13.-The Unicorn EEG band is a sleek 4-electrode device worn on the back of the head, making it easy to put on.
14.-Anouk presented a history of her work combining fashion design, interaction design, robotics, machine learning and inspiration from animal behaviors.
15.-She uses 3D printing, laser cutting and other techniques to create custom enclosures and designs to house the electronic components.
16.-Many of her projects are open-sourced on Instructables and Hackster.io so people can learn how to make similar devices themselves.
17.-Anouk recommends biomedical engineers interested in wearable tech consider challenges like sensor positioning on moving bodies, battery life, washability and reparability.
18.-She advises starting by seeing what body data you can capture, then exploring what interactions or experiences that enables.
19.-Wearable tech is a rapidly growing field as humans become more connected with technology and desire emotive wearable experiences.
20.-Anouk is interested in further research combining wearable tech with sound and music to influence wearer's mental states like stress levels.
21.-The presentation was part of the BCI Spring School hosted by G.Tec, which included several talks on BCI-related topics.
22.-Other relevant talks included Dr. Christoph Guger on the g.Pangolin grid and Unicorn Hybrid Black, and work on decoding inner speech.

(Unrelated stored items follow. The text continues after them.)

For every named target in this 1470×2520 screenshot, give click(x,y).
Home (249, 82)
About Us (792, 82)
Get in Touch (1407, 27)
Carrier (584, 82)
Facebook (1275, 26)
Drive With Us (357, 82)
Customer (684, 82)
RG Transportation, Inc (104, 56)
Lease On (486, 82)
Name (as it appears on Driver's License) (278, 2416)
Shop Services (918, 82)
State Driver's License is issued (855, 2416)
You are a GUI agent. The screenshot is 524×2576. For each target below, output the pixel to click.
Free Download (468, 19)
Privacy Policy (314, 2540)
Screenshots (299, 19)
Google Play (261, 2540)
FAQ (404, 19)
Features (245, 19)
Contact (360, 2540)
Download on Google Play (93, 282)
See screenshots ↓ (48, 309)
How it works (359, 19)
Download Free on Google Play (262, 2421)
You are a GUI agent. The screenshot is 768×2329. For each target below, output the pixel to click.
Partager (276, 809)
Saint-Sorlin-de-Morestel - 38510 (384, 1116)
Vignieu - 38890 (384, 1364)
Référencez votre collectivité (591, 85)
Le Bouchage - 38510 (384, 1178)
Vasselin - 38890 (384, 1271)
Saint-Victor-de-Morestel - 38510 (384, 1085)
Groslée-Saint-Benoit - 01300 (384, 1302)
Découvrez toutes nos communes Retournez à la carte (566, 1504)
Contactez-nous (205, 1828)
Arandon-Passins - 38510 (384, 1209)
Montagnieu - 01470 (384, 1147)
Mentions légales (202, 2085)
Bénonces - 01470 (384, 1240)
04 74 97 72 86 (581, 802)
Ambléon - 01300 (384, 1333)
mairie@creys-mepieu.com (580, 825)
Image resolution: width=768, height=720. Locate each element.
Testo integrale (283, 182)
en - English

23.-Anouk frequently collaborates with G.Tec and participates in their BCI Hackathons to rapidly prototype new brain-controlled wearable devices.
24.-The Spring School had attendees tuning in from all around the world, from Iran and Vietnam to Mexico and Lithuania.
25.-Anouk is based in the Netherlands but currently lives in New York. She hopes to attend the Ars Electronica event in Austria again.